Look through the lines below; wherever the word "Изменить" appears, copy that line.

[[ DATA SUPPLIED, beginning ]]

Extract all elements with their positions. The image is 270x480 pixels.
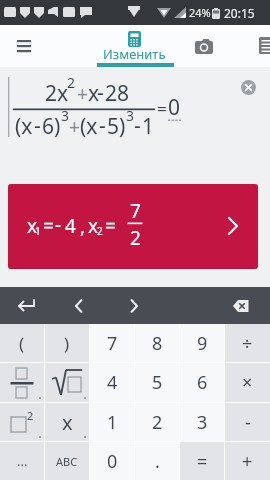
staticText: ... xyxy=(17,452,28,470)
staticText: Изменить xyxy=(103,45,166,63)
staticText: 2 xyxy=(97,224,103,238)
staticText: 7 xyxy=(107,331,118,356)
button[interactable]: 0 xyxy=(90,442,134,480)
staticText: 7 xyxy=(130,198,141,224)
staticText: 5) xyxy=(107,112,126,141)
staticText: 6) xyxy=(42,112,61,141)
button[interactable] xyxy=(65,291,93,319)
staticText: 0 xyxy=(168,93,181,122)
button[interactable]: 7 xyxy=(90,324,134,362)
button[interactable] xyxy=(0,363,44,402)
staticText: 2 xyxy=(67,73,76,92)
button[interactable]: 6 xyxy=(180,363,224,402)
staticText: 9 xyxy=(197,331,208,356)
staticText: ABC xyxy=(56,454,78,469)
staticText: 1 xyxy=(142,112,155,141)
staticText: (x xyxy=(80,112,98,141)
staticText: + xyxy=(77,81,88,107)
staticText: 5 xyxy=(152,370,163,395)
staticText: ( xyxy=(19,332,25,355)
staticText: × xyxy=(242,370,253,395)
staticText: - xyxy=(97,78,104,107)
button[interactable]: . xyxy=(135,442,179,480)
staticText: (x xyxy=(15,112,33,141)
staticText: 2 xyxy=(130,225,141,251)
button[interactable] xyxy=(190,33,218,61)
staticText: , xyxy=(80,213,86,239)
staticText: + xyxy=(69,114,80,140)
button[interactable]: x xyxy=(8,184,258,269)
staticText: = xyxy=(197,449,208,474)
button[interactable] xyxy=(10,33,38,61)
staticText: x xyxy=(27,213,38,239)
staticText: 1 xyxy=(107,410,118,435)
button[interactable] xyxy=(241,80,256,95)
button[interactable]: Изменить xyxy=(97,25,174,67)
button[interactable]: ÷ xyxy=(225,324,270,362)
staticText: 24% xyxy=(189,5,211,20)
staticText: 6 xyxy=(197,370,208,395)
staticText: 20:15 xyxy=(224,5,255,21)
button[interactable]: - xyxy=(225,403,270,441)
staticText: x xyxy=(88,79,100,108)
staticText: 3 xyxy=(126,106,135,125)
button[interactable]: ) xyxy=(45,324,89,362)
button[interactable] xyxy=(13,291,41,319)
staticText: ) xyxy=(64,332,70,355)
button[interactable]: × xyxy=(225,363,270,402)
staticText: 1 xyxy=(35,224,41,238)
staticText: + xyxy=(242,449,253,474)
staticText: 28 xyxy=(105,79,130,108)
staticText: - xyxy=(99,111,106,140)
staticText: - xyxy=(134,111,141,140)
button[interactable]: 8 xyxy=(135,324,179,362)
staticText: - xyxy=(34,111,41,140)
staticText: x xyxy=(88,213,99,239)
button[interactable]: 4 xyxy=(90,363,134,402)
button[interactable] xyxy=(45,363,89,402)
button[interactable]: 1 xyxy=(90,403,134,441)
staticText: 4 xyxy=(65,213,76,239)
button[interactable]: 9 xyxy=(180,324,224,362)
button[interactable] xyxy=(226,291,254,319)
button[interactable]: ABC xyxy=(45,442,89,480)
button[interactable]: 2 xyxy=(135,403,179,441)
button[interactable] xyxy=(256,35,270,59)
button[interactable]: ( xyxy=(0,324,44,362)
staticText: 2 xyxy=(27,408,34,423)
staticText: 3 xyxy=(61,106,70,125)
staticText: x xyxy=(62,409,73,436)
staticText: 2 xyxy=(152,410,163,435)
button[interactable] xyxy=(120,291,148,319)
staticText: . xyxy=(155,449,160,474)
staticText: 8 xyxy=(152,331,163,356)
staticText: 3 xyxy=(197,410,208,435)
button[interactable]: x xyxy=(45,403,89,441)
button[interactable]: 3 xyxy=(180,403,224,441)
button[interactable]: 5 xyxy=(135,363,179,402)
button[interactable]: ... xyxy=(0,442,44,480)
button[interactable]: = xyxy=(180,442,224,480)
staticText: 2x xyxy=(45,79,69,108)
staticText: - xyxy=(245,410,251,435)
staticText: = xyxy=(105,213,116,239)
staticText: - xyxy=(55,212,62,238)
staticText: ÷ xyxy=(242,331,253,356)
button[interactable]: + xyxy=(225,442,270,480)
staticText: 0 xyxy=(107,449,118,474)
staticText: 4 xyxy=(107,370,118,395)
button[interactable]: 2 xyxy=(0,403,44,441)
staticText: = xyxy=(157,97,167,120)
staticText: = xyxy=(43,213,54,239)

[[ DATA SUPPLIED, end ]]

### SOLUTION TO THIS PROBLEM
staticText: Изменить xyxy=(103,45,166,63)
button[interactable]: Изменить xyxy=(97,25,174,67)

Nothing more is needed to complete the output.